Derrick had never had much personality. It always did what you expected, even if it was too specific in its interpretations. But, watching Guy’s rover explode into a million pieces still caused her physical pain, as if a longtime friend had just vanished. A guilty shake followed when she thanked the ancients for not crushing Clyde instead.

She waved at Guy, trying to get his attention back, but he was focused on the smoldering pile that used to be Derrick. He took an unnatural seat, slumping on the ground. A blossom of red spread over the high-vis pink on his back.
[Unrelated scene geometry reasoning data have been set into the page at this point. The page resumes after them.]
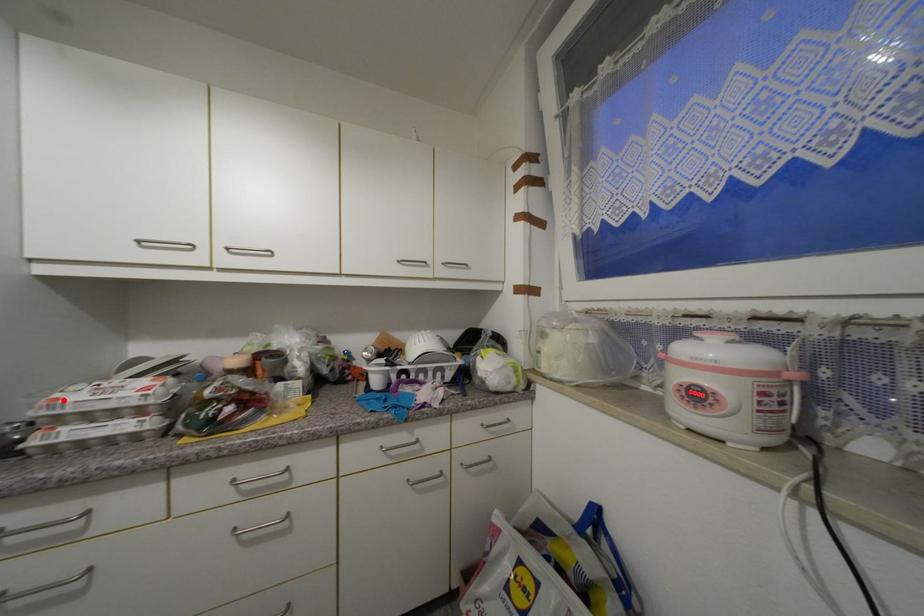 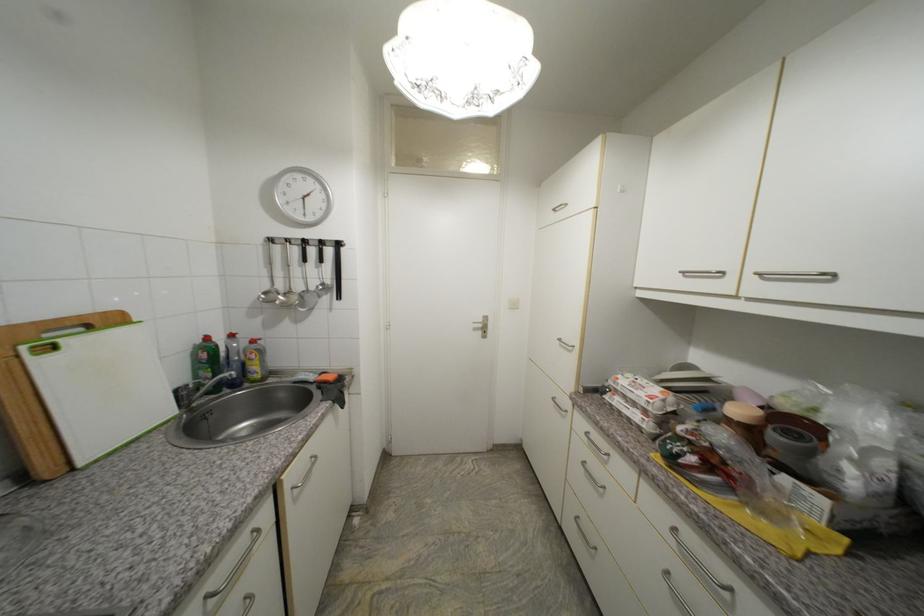 Where in the second image is the point corresponding to the highlighted location from the first image?

(623, 379) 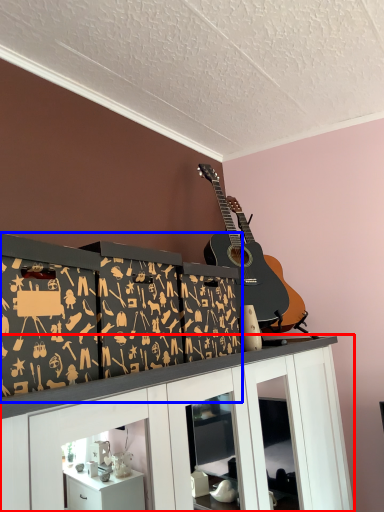 Question: Which of the following is the farthest to the observer, cabinetry (highlighted by a red box) or shelf (highlighted by a blue box)?

Choices:
 (A) cabinetry
 (B) shelf

Answer: (B) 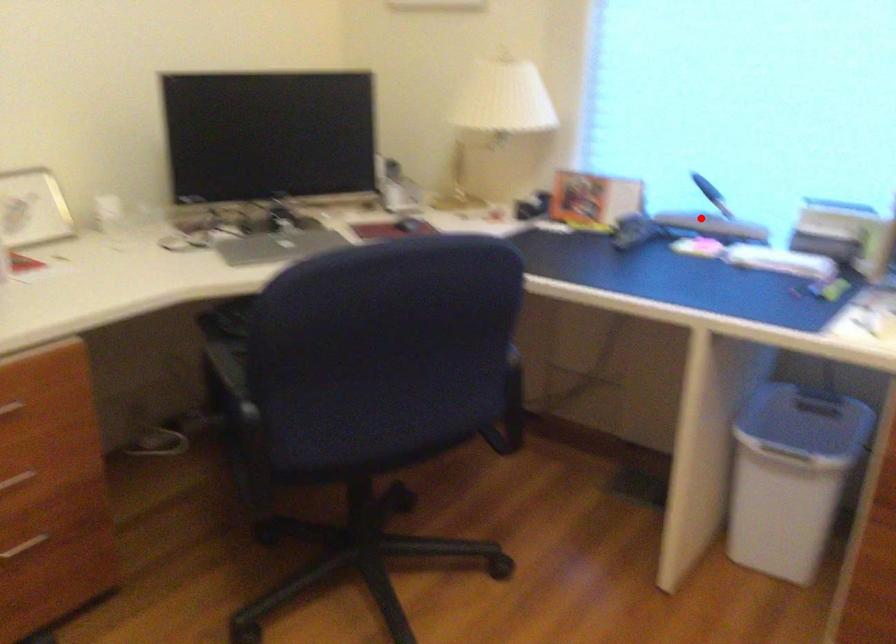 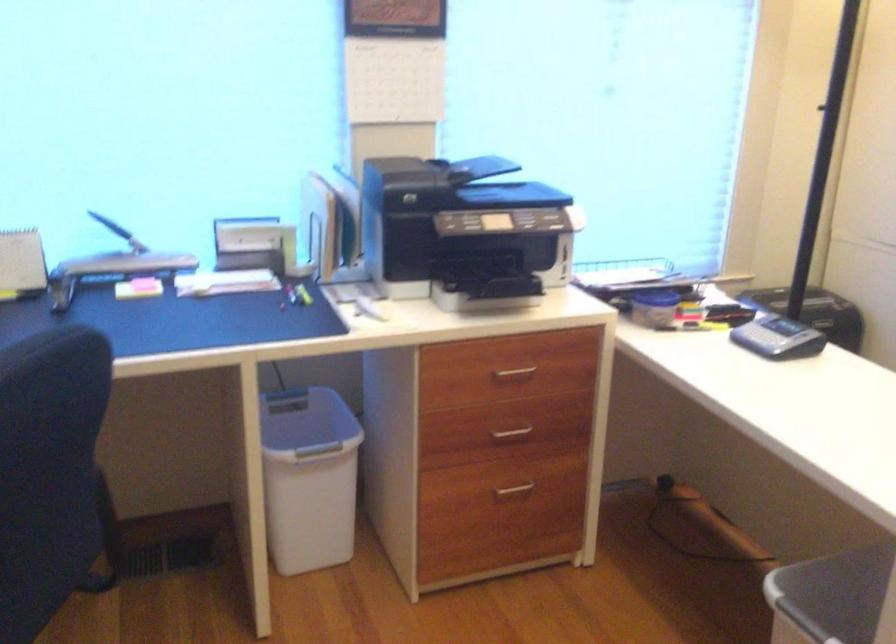 Locate, in the second image, the point that corresponds to the highlighted location in the first image.

(124, 257) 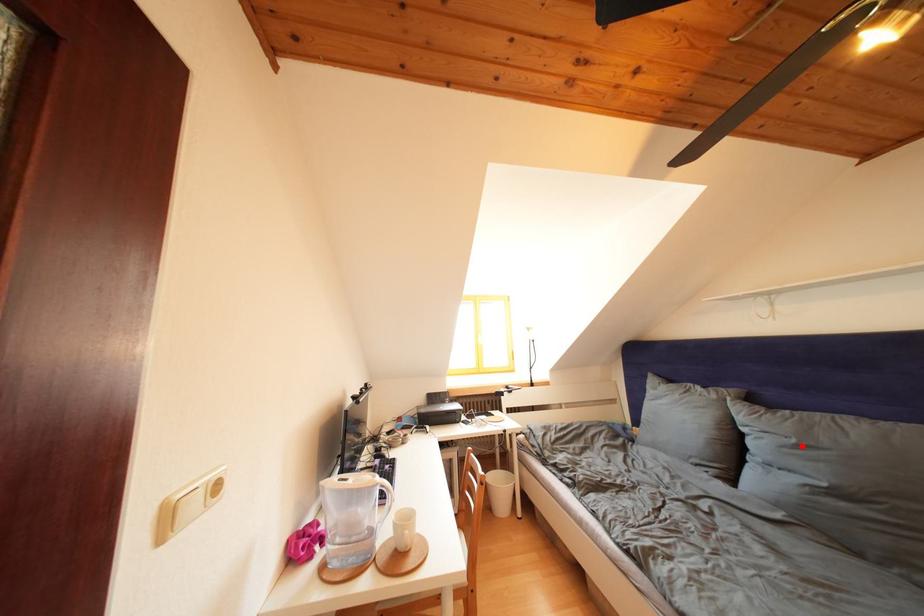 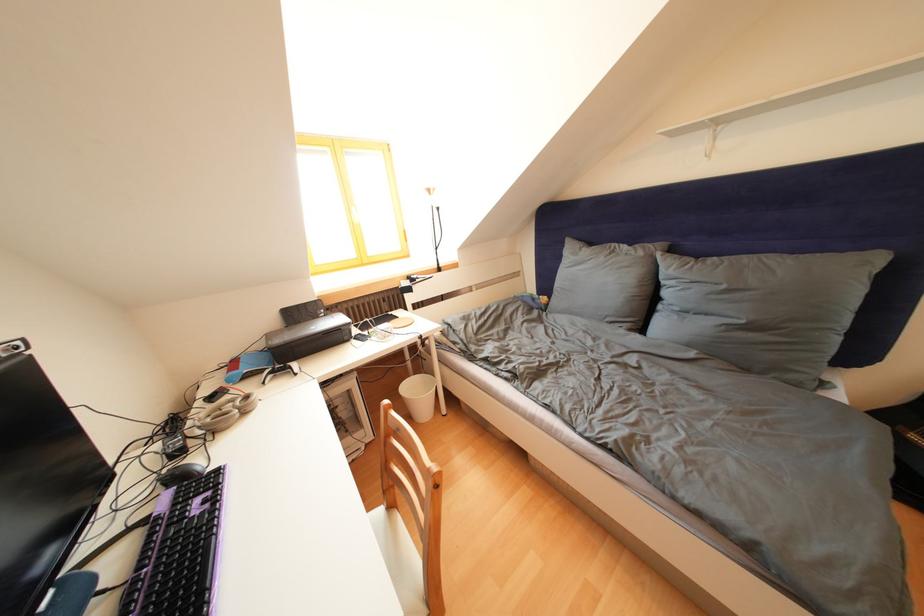 Where in the second image is the point corresponding to the highlighted location from the first image?

(733, 292) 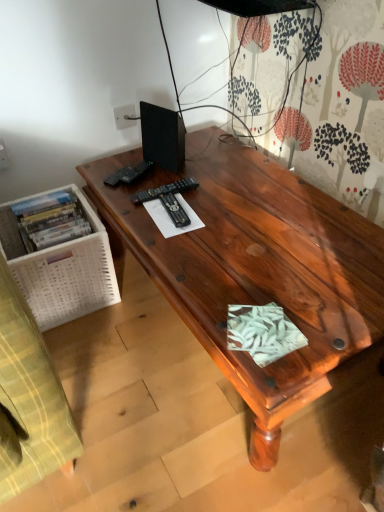 Locate an element on the screen. The height and width of the screenshot is (512, 384). blank space situated above satin wood desk at center (from a real-world perspective) is located at coordinates (243, 209). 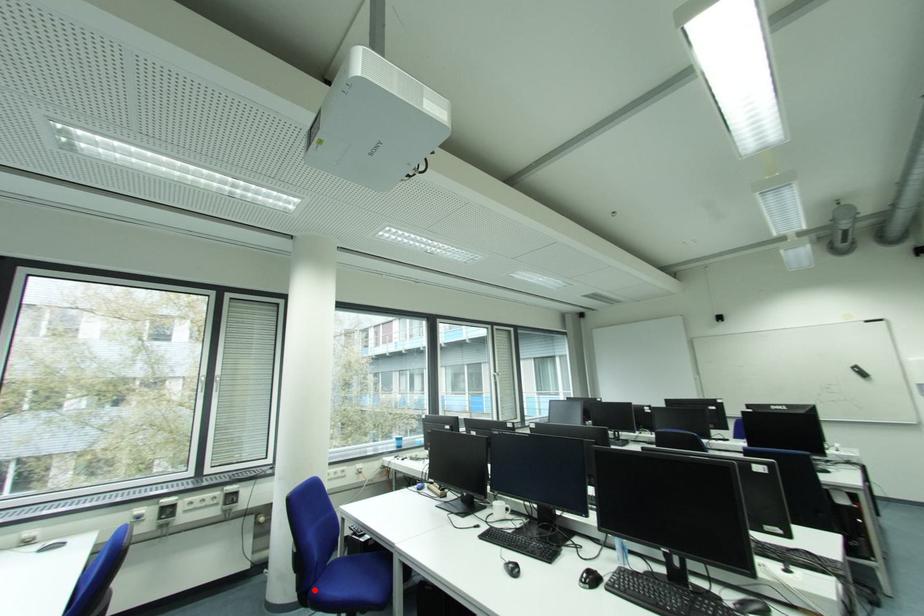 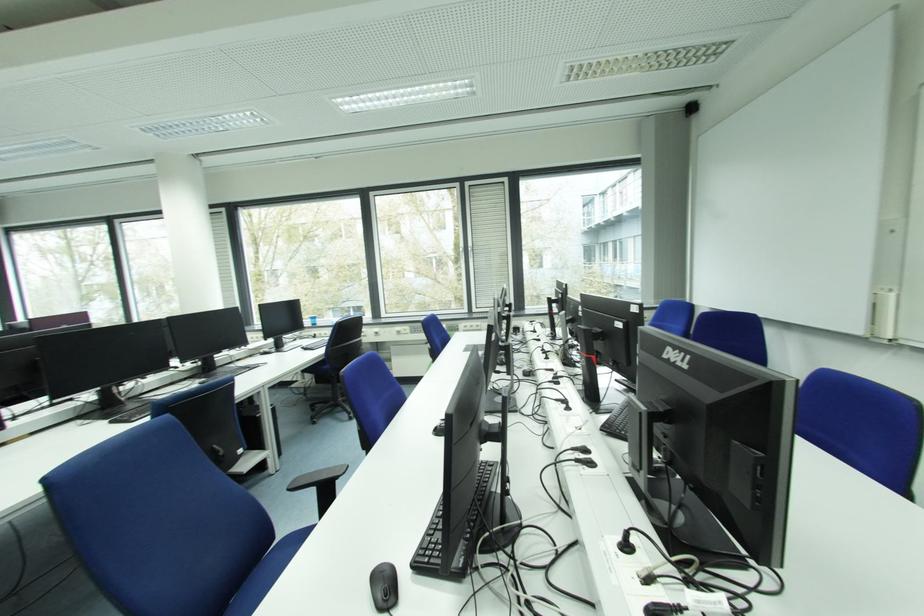 Question: I am providing you with two images of the same scene from different viewpoints. A red point is marked on the first image. Can you still see the location of the red point in image 2?

Choices:
 (A) Yes
 (B) No

Answer: (B) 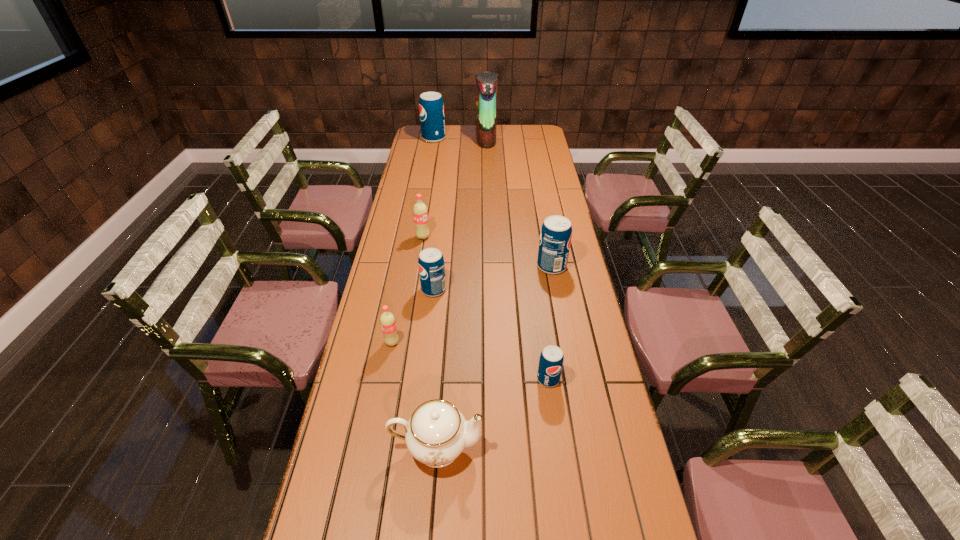 The height and width of the screenshot is (540, 960). I want to click on parrot, so click(x=486, y=94).

Identify the location of the farthest blue pop. (431, 107).

At what (x,y) coordinates should I click in order to perform the action: click on the farthest pop. Please return your answer as a coordinate pair (x, y). This screenshot has height=540, width=960. Looking at the image, I should click on (431, 107).

Where is `the fourth nearest pop`? Image resolution: width=960 pixels, height=540 pixels. the fourth nearest pop is located at coordinates coord(556,232).

The image size is (960, 540). I want to click on the fifth nearest object, so click(556, 232).

Locate an element on the screen. Image resolution: width=960 pixels, height=540 pixels. the third farthest object is located at coordinates (420, 212).

Identify the location of the bigger red soda. (420, 212).

In order to click on the fourth farthest pop in this screenshot , I will do `click(431, 265)`.

Where is `the fourth nearest object`? the fourth nearest object is located at coordinates (431, 265).

Where is `the smaller red soda`? This screenshot has width=960, height=540. the smaller red soda is located at coordinates (387, 320). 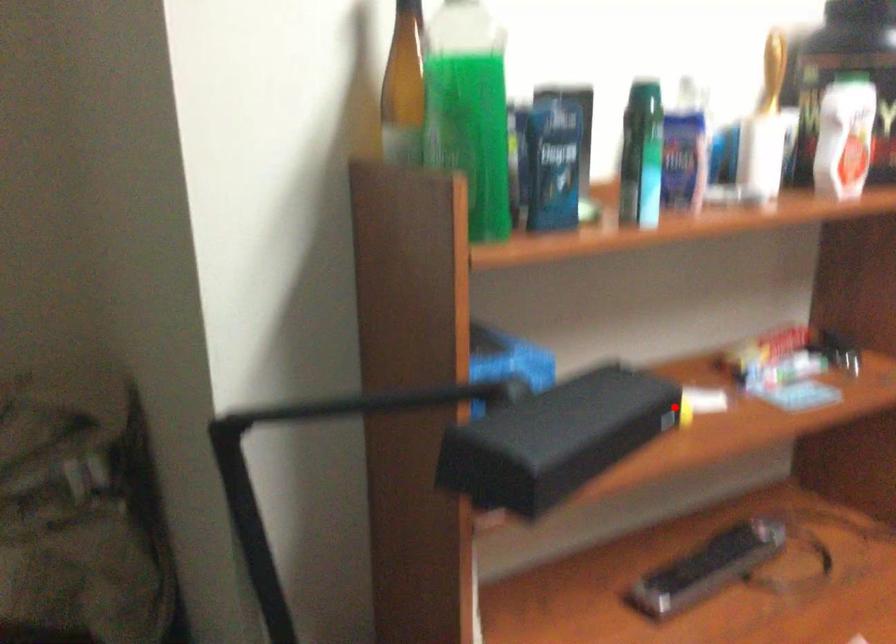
She attached a hook and rolled over the edge, setting the releaser to maximum speed. Unlike the slog up, the free-fall down was quick. Still not fast enough. She touched feet to ground and whirled in Guy’s direction. The initial blossom was now a pool around his body. She dropped to the dirt beside him.

“Oh… oh no. Guy, you’re going to be ok. You have to be ok.”

Guy looked at her, his eyes distant and unfocused, before holding up the shredded end of his umbilical.

“Lost my connect with Derrick, do you think you can fix it?”

Cable didn’t have the heart to tell him there was nothing left.

Clyde stood next to Derrick’s remains, a soft warble trilling from his voicebox. She dug into his storage compartment, finding a two in one splitter. She disconnected the umbilical, installed the splitter, and reattached herself to the first end. She cut off the connector on the second split and used electrical tape to connect the exposed leads on Guy’s cable. The work was quick and dirty, but it would hold. Clyde could supply power to both suits.

Cable ran a diagnostic on Guy as his head lolled back, but her eyes knew the story even as the machine beeped away. A shard of the antenna had punctured his suit and pushed all the way through the other side. Guy would start deteriorating as the toxic air mixed with his blood. She retrieved sealant foam and applied it to the wounds. It would slow down the progression, but it was only a temporary fix.

Everything had conspired against her. There was no way to contact the Titan. And without Derrick, they would eventually run out of fuel. They only had the energy stored in Clyde’s batteries and the shallow reserves in their suits. They had to move.

She made the decision right then, stripping the gear off Clyde’s pack mount, and emptying his storage bins. The weight reduction would help conserve energy, and they would need every drop available.

Tears streamed down her cheeks. Cable wanted to scream, but she kept it together. She fervently hoped Guy didn’t understand what was happening. If he did, he’d demand that she leave him behind, to save herself and the data. She triggered a cocktail injection of adrenaline and vitamins. His eyes fluttered briefly, and for just a moment, he had clarity. “Guy, I’m giving it to you straight. You’re hurt bad and Derrick’s gone. We have to get back to the Titan. Do you understand? Right now.”

He nodded. “Put me on auto-follow then, I’m not sure my legs are working. But listen, we hit the jackpot! There’s so much untapped reserve here, we can run the Titan for a generation. We have to get this data back.”

Cable laughed bitterly.

“Return to base Clyde, initiate. Lead the way.”